AJCM, l’occasion de découvrir les cultures méditerranéennes
« Je n’avais pas eu la chance jusqu’ici d’aller dans l’espace méditerranéen et de travailler sur des enjeux environnementaux d’envergure internationale. C’est super de pouvoir le faire aujourd’hui, et depuis deux ans dans le cadre de l’AJCM », s’enthousiasme Narine. « Oui c’est vrai », renchérit Ghazar, « c’est important d’avoir accès à des projets qui se passent en Méditerranée et en lien avec la jeunesse, car nous partageons des problèmes communs notamment sur les stéréotypes de genre ou les préoccupations environnementales. Nous devons trouver ensemble des solutions ». D’après Narine, « tout ça n’est pas nouveau en effet, mais le besoin d’agir est urgent face à la pollution des mers, de l’air, du nombre de déchets et le manque de recyclage qui fait défaut en Arménie. Le plastique envahit toujours autant nos quotidiens », ajoute-t-elle. Le problème de l’eau, de la pollution des rivières, et la déforestation de masse sont deux questions qu’ils aborderont lors d’une visio-conférence avec des participants Egyptiens le 6 juin dans le cadre des journées AJCM qui se dérouleront cette année virtuellement ; une déception pour Narine qui aime particulièrement Marseille où elle s’est rendue à deux reprises pour le projet. « J’aime beaucoup cette ville française où il y a la plus grande communauté d’Arméniens. J’aimerais y retourner. Visiter aussi le Maroc d’où vient l’une de mes colocataires et le Liban, la Syrie d’où viennent nos ancêtres. »
Chanteur dans un groupe de musique, youtubeur, bloggeur et sportif, Ghazar, a hâte également de découvrir d’autres pays : « Après le coronavirus j’aimerais aller au Maroc, au Liban. C’est très intéressant de pouvoir interagir avec des Français, des Libanais, des Algériens, des Egyptiens. » Narine apprécie la plateforme mise en place sur le site de l’AJCM : « Elle nous permet de connaître d’autres pays et fait connaître notre pays aux autres participants.

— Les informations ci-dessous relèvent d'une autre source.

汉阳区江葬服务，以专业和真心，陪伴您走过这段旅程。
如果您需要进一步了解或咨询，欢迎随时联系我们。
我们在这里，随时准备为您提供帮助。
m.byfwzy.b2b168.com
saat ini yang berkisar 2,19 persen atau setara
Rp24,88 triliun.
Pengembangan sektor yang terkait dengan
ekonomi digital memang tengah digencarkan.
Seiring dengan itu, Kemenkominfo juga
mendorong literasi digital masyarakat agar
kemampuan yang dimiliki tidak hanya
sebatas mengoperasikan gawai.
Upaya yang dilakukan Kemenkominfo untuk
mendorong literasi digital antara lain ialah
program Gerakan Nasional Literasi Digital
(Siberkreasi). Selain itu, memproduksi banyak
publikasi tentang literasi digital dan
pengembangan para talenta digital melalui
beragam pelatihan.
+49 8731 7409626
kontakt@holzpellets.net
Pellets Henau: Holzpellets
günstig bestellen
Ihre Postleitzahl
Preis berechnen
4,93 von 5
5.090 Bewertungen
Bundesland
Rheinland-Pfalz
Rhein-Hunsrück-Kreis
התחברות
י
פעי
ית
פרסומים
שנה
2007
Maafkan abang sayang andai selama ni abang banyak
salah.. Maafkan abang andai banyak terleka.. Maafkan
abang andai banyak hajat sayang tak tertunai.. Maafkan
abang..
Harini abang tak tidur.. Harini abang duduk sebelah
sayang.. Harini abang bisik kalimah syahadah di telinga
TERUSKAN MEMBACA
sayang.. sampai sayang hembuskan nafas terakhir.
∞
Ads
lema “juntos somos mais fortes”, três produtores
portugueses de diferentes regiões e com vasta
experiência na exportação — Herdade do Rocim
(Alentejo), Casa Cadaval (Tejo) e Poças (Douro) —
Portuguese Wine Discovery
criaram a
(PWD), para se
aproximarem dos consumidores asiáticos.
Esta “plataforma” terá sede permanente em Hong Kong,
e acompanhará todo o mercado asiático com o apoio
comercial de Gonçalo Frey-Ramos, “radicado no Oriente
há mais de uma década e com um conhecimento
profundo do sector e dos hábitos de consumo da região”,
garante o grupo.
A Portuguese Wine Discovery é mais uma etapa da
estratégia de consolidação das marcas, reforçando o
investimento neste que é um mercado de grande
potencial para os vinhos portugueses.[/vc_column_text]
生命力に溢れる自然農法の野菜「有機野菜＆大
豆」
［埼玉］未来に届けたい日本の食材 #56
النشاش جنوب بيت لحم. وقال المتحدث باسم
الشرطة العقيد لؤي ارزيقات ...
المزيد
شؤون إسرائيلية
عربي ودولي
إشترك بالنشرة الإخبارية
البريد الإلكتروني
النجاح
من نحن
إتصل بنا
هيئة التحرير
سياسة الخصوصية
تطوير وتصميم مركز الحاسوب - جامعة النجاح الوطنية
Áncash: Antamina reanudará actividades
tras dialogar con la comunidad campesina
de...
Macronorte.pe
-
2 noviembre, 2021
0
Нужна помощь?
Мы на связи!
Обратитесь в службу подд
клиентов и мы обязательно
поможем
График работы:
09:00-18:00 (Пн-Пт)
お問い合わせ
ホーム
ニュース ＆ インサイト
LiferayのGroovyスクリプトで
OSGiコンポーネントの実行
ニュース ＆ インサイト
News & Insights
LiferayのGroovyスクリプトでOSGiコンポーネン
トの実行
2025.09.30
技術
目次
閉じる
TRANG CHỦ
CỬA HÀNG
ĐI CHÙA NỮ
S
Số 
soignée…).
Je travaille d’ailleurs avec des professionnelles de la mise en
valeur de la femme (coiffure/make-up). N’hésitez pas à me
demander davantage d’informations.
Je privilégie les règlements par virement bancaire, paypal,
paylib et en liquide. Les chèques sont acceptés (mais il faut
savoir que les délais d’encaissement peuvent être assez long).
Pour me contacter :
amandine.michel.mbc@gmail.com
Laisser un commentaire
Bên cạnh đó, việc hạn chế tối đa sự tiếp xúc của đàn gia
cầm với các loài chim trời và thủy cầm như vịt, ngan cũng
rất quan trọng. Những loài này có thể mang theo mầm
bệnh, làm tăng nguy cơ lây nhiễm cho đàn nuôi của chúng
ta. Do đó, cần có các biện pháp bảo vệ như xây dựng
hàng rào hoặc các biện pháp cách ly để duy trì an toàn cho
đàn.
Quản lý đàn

C’est important de faire partie de ce dialogue ! » Et concernant ce contexte mondial dû au coronavirus elle poursuit : « Cette pandémie devrait provoquer une prise de conscience, c’est un message que nous devons prendre au sérieux car il dit que nous faisons quelque chose de mal et que nous devons changer notre attitude et faire attention à ce qui nous entoure ». Faire de l’environnement une priorité pour tous les gouvernements du monde est le message de ces deux jeunes arméniens, qui ne manqueront pas de l’évoquer durant les ateliers des jeunes de Méditerranée.